A.           Limitations on the Company’s Liability and Consultant’s Indemnification of the Company. By entering into this Agreement and receiving the Consulting Services, but subject to the other Agreement terms, the Company will not be liable for any Damages (defined below) caused by Consultant’s dishonesty, willful misconduct, or gross negligence or for Consultant’s breach of this Agreement. Consultant shall indemnify and hold harmless the Company from and against all losses, judgments, damages, expenses (including, without limitation, reasonable fees and expenses of counsel), liabilities, judgments, and amounts paid in settlement (collectively “Damages”) incurred by or asserted against the Company arising from, as a result of, in connection with, or relating to Consultant’s dishonesty, willful misconduct, or gross negligence in performing this Agreement or for Consultant’s breach of this Agreement.

 

B.           Consultant’s Standard of Care. Consultant will provide Consultant’s services under this Agreement with the same degree of care, skill, and prudence that would be customarily exercised in the Company’s best interest.

 

C.           Confidential Information, Non-Disclosure Agreement and Work Product Ownership.

 

(i)          Confidential Information. The Company shall provide Consultant Confidential Information (defined below). Consultant acknowledges and agrees that during the Term of this Agreement, the Company shall grant Consultant otherwise prohibited access to its trade secrets and other confidential information which is not known to the Company’s competitors or within the Company’s industry generally, which was developed by the Company over a long period of time and/or at its substantial expense, and which is of great competitive value to the Company.
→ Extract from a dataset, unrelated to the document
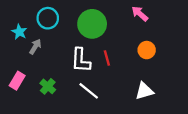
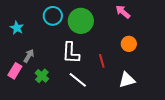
cyan circle: (48, 18) -> (53, 16), moved
gray arrow: (35, 47) -> (29, 56), moved
red line: (107, 58) -> (102, 61), moved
For purposes of this Agreement, “Confidential Information” includes all trade secrets and confidential and proprietary information of the Company, including, but not limited to, the following: software, technical, and business information relating to the Company’s inventions and products (including product construction and product specifications), research, development, production processes, manufacturing and engineering processes, finances, services, know-how, technical data, policies, strategies, designs, formulas, programming standards, developmental or experimental work, improvements, discoveries, plans for research or future products, database schemas or tables, infrastructure, development tools or techniques, training manuals, marketing and sales plans and strategies, business plans, budgets, financial information and data, customer and client information, prices and pricing strategies, costs, customer and client lists and profiles, employee, customer and client nonpublic personal information, supplier lists, business records, audit processes, management methods and information, reports, recommendations and conclusions, information regarding the names, contact information, skills and compensation of employees and contractors of the Company, and other business information disclosed or made available to Consultant by the Company, either directly or indirectly, in writing, orally, or by drawings or observation.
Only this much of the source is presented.